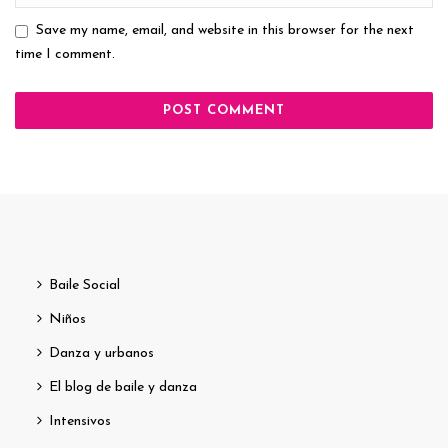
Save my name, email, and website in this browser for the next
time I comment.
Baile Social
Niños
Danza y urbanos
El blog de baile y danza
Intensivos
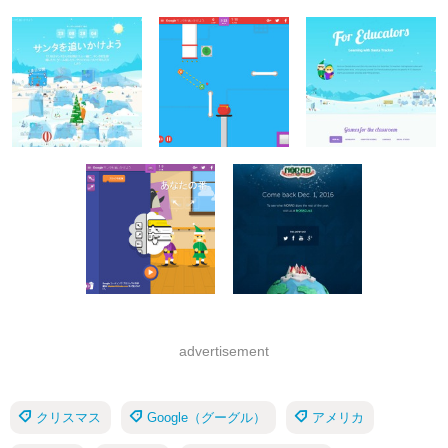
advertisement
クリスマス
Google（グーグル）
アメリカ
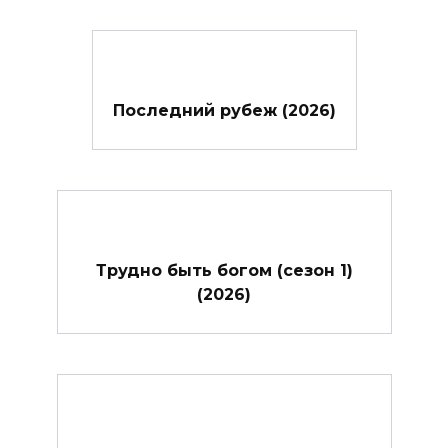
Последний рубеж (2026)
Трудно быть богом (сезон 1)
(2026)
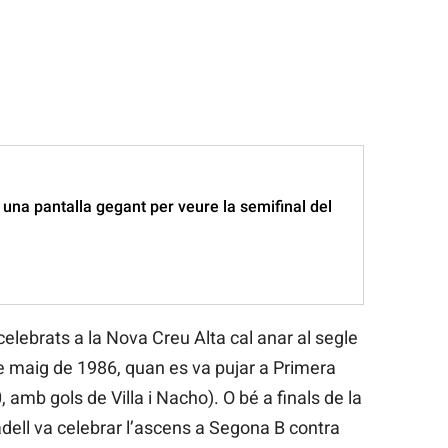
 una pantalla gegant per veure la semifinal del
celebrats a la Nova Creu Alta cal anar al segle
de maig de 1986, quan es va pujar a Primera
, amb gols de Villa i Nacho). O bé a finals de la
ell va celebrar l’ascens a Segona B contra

● ● ●

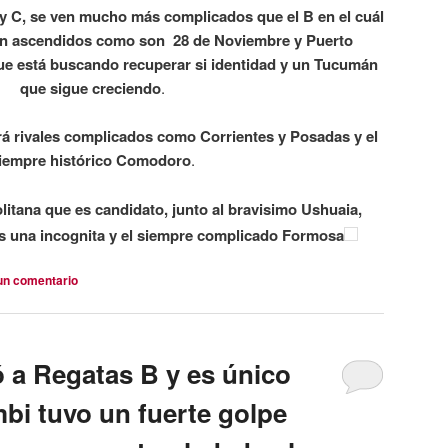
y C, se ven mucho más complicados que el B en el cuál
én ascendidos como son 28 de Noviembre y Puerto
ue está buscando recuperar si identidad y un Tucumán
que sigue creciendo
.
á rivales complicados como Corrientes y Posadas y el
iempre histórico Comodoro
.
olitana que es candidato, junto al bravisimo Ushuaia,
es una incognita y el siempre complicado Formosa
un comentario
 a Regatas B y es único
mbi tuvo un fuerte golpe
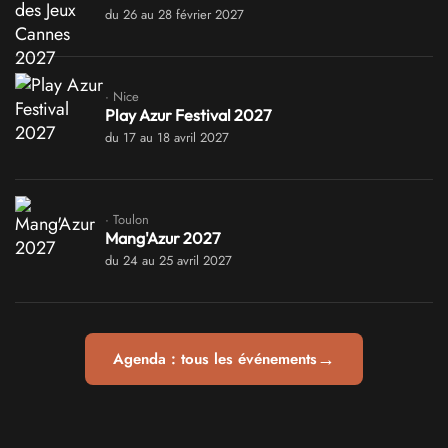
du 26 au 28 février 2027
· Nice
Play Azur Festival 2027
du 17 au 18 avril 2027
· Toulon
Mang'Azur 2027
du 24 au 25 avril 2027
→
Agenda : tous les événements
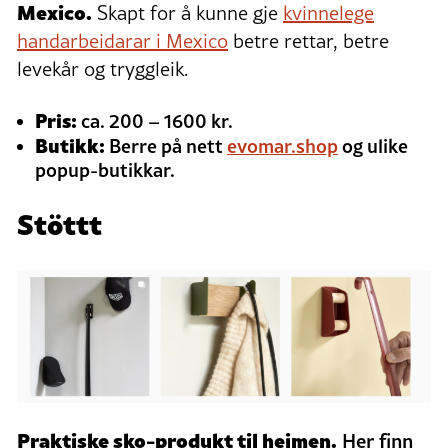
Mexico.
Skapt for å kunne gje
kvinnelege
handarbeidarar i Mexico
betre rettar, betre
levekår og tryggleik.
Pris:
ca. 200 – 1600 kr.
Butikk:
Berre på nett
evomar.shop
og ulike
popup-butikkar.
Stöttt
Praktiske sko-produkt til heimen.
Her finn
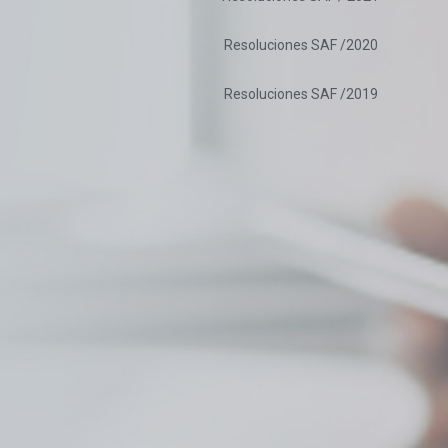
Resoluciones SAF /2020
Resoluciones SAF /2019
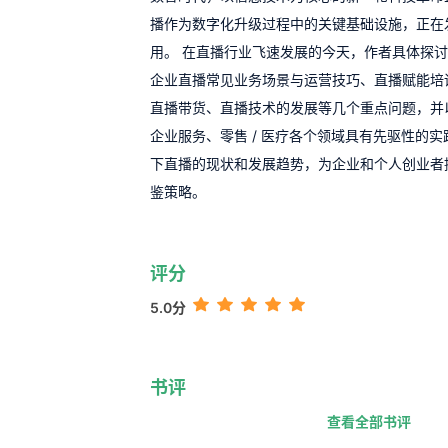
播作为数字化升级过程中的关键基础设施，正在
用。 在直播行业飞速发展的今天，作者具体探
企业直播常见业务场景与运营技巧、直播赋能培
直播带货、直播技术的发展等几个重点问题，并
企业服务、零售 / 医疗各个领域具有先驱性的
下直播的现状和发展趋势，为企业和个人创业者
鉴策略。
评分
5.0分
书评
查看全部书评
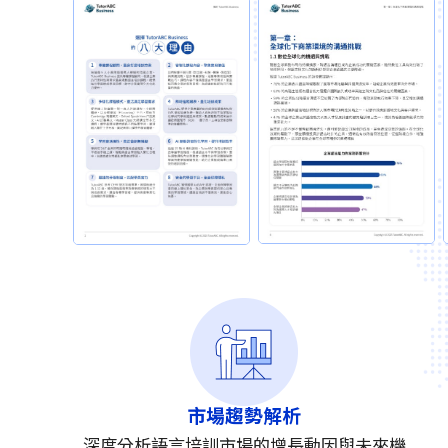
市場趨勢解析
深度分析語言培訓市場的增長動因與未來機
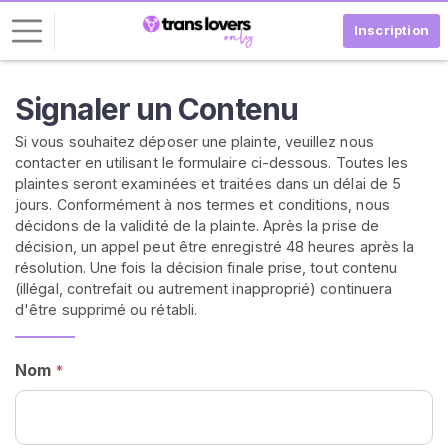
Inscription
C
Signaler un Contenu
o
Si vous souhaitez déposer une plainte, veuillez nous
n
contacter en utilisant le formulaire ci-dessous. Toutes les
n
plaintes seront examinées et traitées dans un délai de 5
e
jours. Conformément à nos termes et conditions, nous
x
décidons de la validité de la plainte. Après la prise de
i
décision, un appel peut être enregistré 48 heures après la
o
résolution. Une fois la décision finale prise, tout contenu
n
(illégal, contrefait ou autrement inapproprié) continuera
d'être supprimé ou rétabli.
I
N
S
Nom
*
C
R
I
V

● ● ●

| WHAT IS REQUIRED |
In the records above, find the line with "Save my name, email, and". Print exactly from there through the line with "ell va celebrar l’ascens a Segona B contra", minus the pictures.

| RESPONSE TO THIS EXERCISE |
Save my name, email, and website in this browser for the next
time I comment.
Baile Social
Niños
Danza y urbanos
El blog de baile y danza
Intensivos
advertisement
クリスマス
Google（グーグル）
アメリカ
Последний рубеж (2026)
Трудно быть богом (сезон 1)
(2026)
 una pantalla gegant per veure la semifinal del
celebrats a la Nova Creu Alta cal anar al segle
de maig de 1986, quan es va pujar a Primera
, amb gols de Villa i Nacho). O bé a finals de la
ell va celebrar l’ascens a Segona B contra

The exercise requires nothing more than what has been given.